• [Task item]:
When you reach a picture, skip it, and retype every line below exactly.

Information shown: Begin

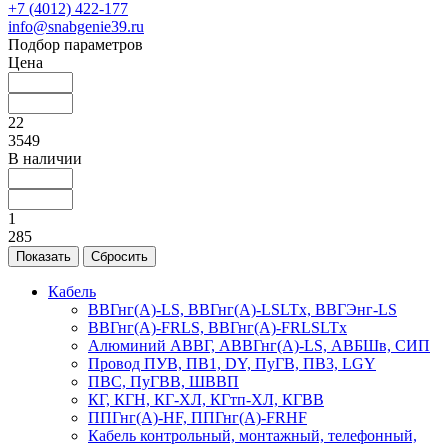
+7 (4012) 422-177
info@snabgenie39.ru
Подбор параметров
Цена
22
3549
В наличии
1
285
Кабель
ВВГнг(А)-LS, ВВГнг(А)-LSLTx, ВВГЭнг-LS
ВВГнг(А)-FRLS, ВВГнг(А)-FRLSLTx
Алюминий АВВГ, АВВГнг(А)-LS, АВБШв, СИП
Провод ПУВ, ПВ1, DY, ПуГВ, ПВ3, LGY
ПВС, ПуГВВ, ШВВП
КГ, КГН, КГ-ХЛ, КГтп-ХЛ, КГВВ
ППГнг(А)-HF, ППГнг(А)-FRHF
Кабель контрольный, монтажный, телефонный,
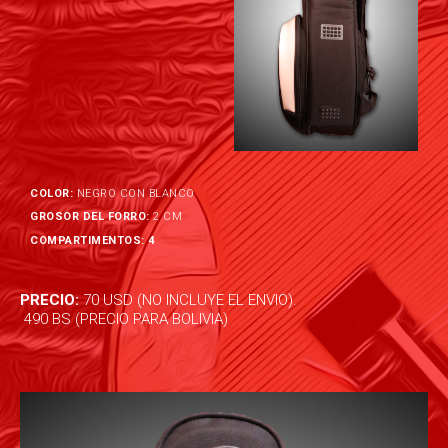
COLOR:
NEGRO CON BLANCO
GROSOR DEL FORRO:
2 CM
COMPARTIMENTOS
: 4
PRECIO:
70 USD (NO INCLUYE EL ENVIO).
490 BS (PRECIO PARA BOLIVIA)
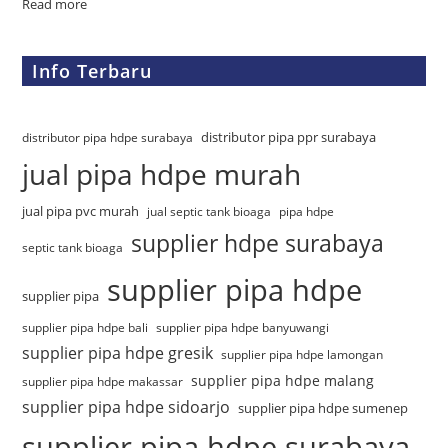
Read more
Info Terbaru
distributor pipa ppr surabaya
distributor pipa hdpe surabaya
jual pipa hdpe murah
jual pipa pvc murah
jual septic tank bioaga
pipa hdpe
supplier hdpe surabaya
septic tank bioaga
supplier pipa hdpe
supplier pipa
supplier pipa hdpe bali
supplier pipa hdpe banyuwangi
supplier pipa hdpe gresik
supplier pipa hdpe lamongan
supplier pipa hdpe malang
supplier pipa hdpe makassar
supplier pipa hdpe sidoarjo
supplier pipa hdpe sumenep
supplier pipa hdpe surabaya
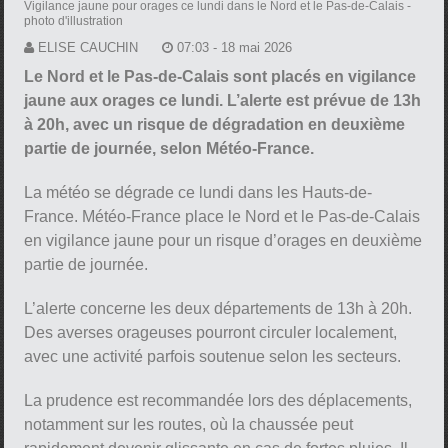
Vigilance jaune pour orages ce lundi dans le Nord et le Pas-de-Calais
-
photo d'illustration
ELISE CAUCHIN
07:03 - 18 mai 2026
Le Nord et le Pas-de-Calais sont placés en vigilance
jaune aux orages ce lundi. L’alerte est prévue de 13h
à 20h, avec un risque de dégradation en deuxième
partie de journée, selon Météo-France.
La météo se dégrade ce lundi dans les Hauts-de-
France. Météo-France place le Nord et le Pas-de-Calais
en vigilance jaune pour un risque d’orages en deuxième
partie de journée.
L’alerte concerne les deux départements de 13h à 20h.
Des averses orageuses pourront circuler localement,
avec une activité parfois soutenue selon les secteurs.
La prudence est recommandée lors des déplacements,
notamment sur les routes, où la chaussée peut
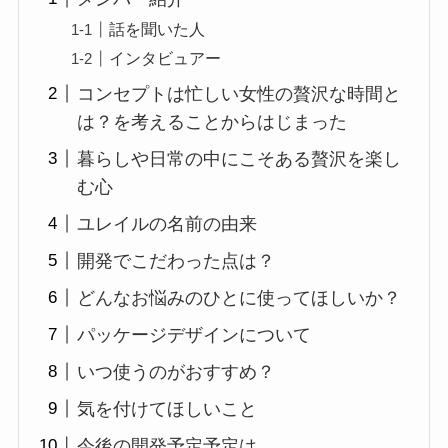
話を聞いた人
インタビュアー
コンセプトは忙しい女性の贅沢な時間と
は？を考えることからはじまった
暮らしや日常の中にこそある贅沢を楽し
む心
ユレイルの名前の由来
開発でこだわった点は？
どんなお悩みのひとに使ってほしいか？
パッケージデザインについて
いつ使うのがおすすめ？
気を付けてほしいこと
今後の開発予定予定は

Information shown: End

• [Result]:
+7 (4012) 422-177
info@snabgenie39.ru
Подбор параметров
Цена
22
3549
В наличии
1
285
Кабель
ВВГнг(А)-LS, ВВГнг(А)-LSLTx, ВВГЭнг-LS
ВВГнг(А)-FRLS, ВВГнг(А)-FRLSLTx
Алюминий АВВГ, АВВГнг(А)-LS, АВБШв, СИП
Провод ПУВ, ПВ1, DY, ПуГВ, ПВ3, LGY
ПВС, ПуГВВ, ШВВП
КГ, КГН, КГ-ХЛ, КГтп-ХЛ, КГВВ
ППГнг(А)-HF, ППГнг(А)-FRHF
Кабель контрольный, монтажный, телефонный,
COLOR:
NEGRO CON BLANCO
GROSOR DEL FORRO:
2 CM
COMPARTIMENTOS
: 4
PRECIO:
70 USD (NO INCLUYE EL ENVIO).
490 BS (PRECIO PARA BOLIVIA)
Read more
Info Terbaru
distributor pipa ppr surabaya
distributor pipa hdpe surabaya
jual pipa hdpe murah
jual pipa pvc murah
jual septic tank bioaga
pipa hdpe
supplier hdpe surabaya
septic tank bioaga
supplier pipa hdpe
supplier pipa
supplier pipa hdpe bali
supplier pipa hdpe banyuwangi
supplier pipa hdpe gresik
supplier pipa hdpe lamongan
supplier pipa hdpe malang
supplier pipa hdpe makassar
supplier pipa hdpe sidoarjo
supplier pipa hdpe sumenep
supplier pipa hdpe surabaya
Vigilance jaune pour orages ce lundi dans le Nord et le Pas-de-Calais
-
photo d'illustration
ELISE CAUCHIN
07:03 - 18 mai 2026
Le Nord et le Pas-de-Calais sont placés en vigilance
jaune aux orages ce lundi. L’alerte est prévue de 13h
à 20h, avec un risque de dégradation en deuxième
partie de journée, selon Météo-France.
La météo se dégrade ce lundi dans les Hauts-de-
France. Météo-France place le Nord et le Pas-de-Calais
en vigilance jaune pour un risque d’orages en deuxième
partie de journée.
L’alerte concerne les deux départements de 13h à 20h.
Des averses orageuses pourront circuler localement,
avec une activité parfois soutenue selon les secteurs.
La prudence est recommandée lors des déplacements,
notamment sur les routes, où la chaussée peut
話を聞いた人
インタビュアー
コンセプトは忙しい女性の贅沢な時間と
は？を考えることからはじまった
暮らしや日常の中にこそある贅沢を楽し
む心
ユレイルの名前の由来
開発でこだわった点は？
どんなお悩みのひとに使ってほしいか？
パッケージデザインについて
いつ使うのがおすすめ？
気を付けてほしいこと
今後の開発予定予定は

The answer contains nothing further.